> **PROBLEM REQUIREMENTS**
Where does the word "features" occur in the data below? Copy each line that holds it.

> **LISTED RECORDS**
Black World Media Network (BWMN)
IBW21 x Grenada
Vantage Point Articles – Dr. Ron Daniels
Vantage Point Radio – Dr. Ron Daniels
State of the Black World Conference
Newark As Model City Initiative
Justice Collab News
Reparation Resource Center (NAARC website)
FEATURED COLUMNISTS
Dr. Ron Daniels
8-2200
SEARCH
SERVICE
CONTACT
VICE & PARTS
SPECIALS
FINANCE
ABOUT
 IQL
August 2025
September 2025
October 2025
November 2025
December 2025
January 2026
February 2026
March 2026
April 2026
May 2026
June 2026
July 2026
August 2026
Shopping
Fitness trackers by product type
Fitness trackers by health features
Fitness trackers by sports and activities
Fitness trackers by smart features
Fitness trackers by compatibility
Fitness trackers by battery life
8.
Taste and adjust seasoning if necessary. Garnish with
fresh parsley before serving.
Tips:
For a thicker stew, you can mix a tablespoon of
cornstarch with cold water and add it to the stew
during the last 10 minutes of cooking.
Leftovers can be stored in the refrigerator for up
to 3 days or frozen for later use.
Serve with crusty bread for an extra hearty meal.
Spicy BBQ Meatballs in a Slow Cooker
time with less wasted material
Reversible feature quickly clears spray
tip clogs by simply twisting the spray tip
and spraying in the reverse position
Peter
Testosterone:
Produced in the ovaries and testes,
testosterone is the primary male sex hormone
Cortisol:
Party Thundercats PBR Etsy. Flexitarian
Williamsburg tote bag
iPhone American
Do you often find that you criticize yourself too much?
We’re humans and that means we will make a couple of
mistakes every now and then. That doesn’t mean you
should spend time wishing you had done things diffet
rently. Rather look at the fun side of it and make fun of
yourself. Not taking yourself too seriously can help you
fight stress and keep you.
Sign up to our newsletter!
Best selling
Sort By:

> **WRITTEN RESPONSE**
Fitness trackers by health features
Fitness trackers by smart features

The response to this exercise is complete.